Copying Data From One Table To Another – To Disable Indexes or Not To Disable Indexes, That’s the Question.


As the famous Bard once said, “To disable indexes or not to disable indexes, that is the question?”.  Well maybe that wasn’t quite what he said but it was a discussion that came up here just recently.

We’ve found ourselves inheriting a process that has to copy all the data from one database into another, empty database.  The current process is rather convoluted and fiddly with far too many manual, intermediate steps that are just crying out for a spot of human error.

To cut a long story short, we decided that there must be a better way to do this.  Unfortunately SSIS and BCP were ruled out fairly early on for one reason or another.
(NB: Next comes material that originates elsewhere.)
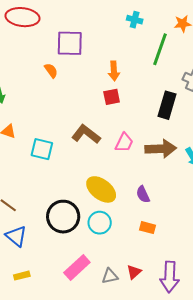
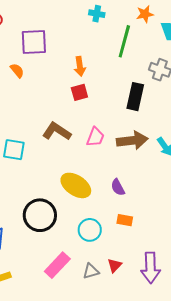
cyan circle: (100, 223) -> (90, 230), moved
Instead we decided on a simple approach, create a schema only copy of the database and just run a bunch of INSERT… SELECT statements to bring the data in.  But the question was how best to go about doing this, should we disable indexes first, import and re-enable them or should we just import directly with the indexes enabled?

Conventional wisdom seems to think that disabling the indexes is the way to go but this opinion (like many things in the database world) seems mainly based on hear say with very little in the way of evidence to back it up.  Being the cynic that I am, I decided to do some tests on the various approaches that I could take.

The test database was a fairly modest (and about average for this particular product) 25GB in size, containing 460 tables and 1,500 indexes.

Insert With Indexes Enabled – Import Abandoned After An Hour 

So the first test was to insert all data from all tables with indexes enabled.  Not a good start with me getting fed up and abandoning the import after 1 hour.

Insert With Indexes Disabled – Import and Index Rebuild Finished After 23 Minutes

After having to abandon the first import you can image how out little down trodden faces lit up when, after disabling the indexes we saw the last insert statement complete with only 13 minutes on the clock.  Add to that the 10 minutes that it took to rebuild all indexes and the whole import was complete in 23 minutes.  But can we do better?

Insert With Tab Lock and Indexes Disabled – 21 Minutes

I wonder if adding a tab lock hint would help things?  Now, I’ve never been the biggest fan of using hints but in this case when we’re inserting in some cases, millions of rows into empty and unused tables it seemed to make sense.  This time the whole process, including the rebuilding of the indexes was done and dusted in 21 minutes.  The tab lock has saved us 2 minutes.

Insert With Tab Lock, Indexes Disabled and Database in Bulk Logged – 16 Minutes

When you insert into an empty table with tab lock, your insert suddenly becomes a minimally logged operation.  Could switching the database to bulk logged help improve our performance further?

BOOM!  The insert statements all finished in just under 9 minutes!  Leaving the database in bulk logged I tried running the index rebuilds, a mere 7 minutes had passed before they were complete meaning that the whole process was done in 16 minutes.

To put that into perspective, we’d just taken a convoluted, labour intensive and error prone routine that was taking around 45 minutes to complete and made a simple process that’s done in 16 minutes.


This test was based on a very specific example but if you do find yourself needing to copy a large amount of data from one into another, empty table, you may well find that disabling your indexes, using tab lock and putting the database into bulk logged will significantly increase the performance of the transfer.